Wie steht es aber mit dem Fegfeuer? Das Fegfeuer soll ein Ort sein, wo die Seelen der Menschen nach dem Tod bei Bewußtsein durch ein Feuer gereinigt (gefegt) werden. Wie könnte Gott jemand an einem solchen Ort peinigen, da die Bibel doch deutlich zeigt, daß die Toten ohne Bewußtsein sind? (Ps. 146:4 [145:4, Al]) In der Bibel findet man weder das Wort „Fegfeuer“ noch irgendwelche Hinweise auf ein „Fegfeuer“.
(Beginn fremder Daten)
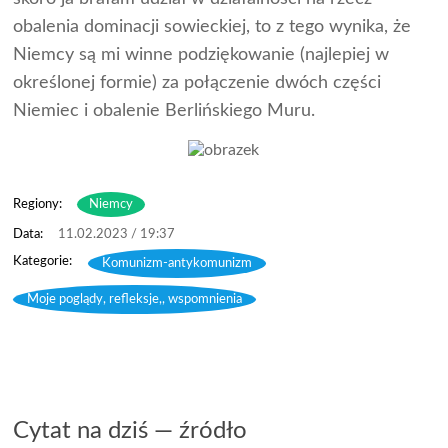
obalenia dominacji sowieckiej, to z tego wynika, że
Niemcy są mi winne podziękowanie (najlepiej w
określonej formie) za połączenie dwóch części
Niemiec i obalenie Berlińskiego Muru.
Regiony:
Niemcy
11.02.2023 / 19:37
Komunizm-antykomunizm
,
Moje poglądy, refleksje,, wspomnienia
Cytat na dziś — źródło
WERDEN DIE TOTEN WIEDER LEBEN?
Die Lehre der Bibel über den wahren Zustand der Toten bewirkt, daß man sich vor den Toten nicht mehr fürchtet und sich ihretwegen auch keine Sorgen mehr macht. Zu wissen, daß sie nicht leiden, trägt dazu bei, daß man Gottes Liebe und Gottes Gerechtigkeit noch viel mehr wertschätzt. Doch mag man sich immer noch fragen: Welche Hoffnung besteht für die Toten, wenn der Mensch stirbt und lediglich ins Grab kommt? Die Bibel offenbart eine wunderbare Hoffnung, die Hoffnung, daß die Toten wieder leben werden.
Als Jesus Christus auf Erden war, bewies er, daß er die Macht über den Tod besaß, indem er Tote wieder ins Leben zurückrief. (Luk. 7:11-16; Joh. 11:39-44) Auf diese Weise gab er den Menschen einen Vorgeschmack von dem, was er in großem Maße in Gottes neuem System der Dinge tun wird. Die Menschen haben die beglückende Aussicht, daß dann die Hölle oder das allgemeine Grab der Menschheit von den Toten, die bis dahin darin geschlafen haben, geleert werden wird. (Offb. 20:13) Einige Tote werden wie Jesus Christus als Geistgeschöpfe zu himmlischer Herrlichkeit auferweckt werden. (Röm. 6:5) Die meisten Toten werden jedoch auferweckt werden, um in einem wiederhergestellten irdischen Paradies zu leben. — Apg. 24:15; Luk. 23:43.
In Gottes neuem System werden die Auferstandenen nie mehr sterben müssen, sofern sie die gerechten Gesetze Gottes halten. (Jes. 25:8) Diese großartige Vorkehrung zum Segen der Menschheit ist bestimmt für uns Grund genug, noch mehr über Jehova und über seinen Sohn Jesus Christus kennenlernen zu wollen. Das mag zu ewigem Leben und zu ewigen Segnungen führen.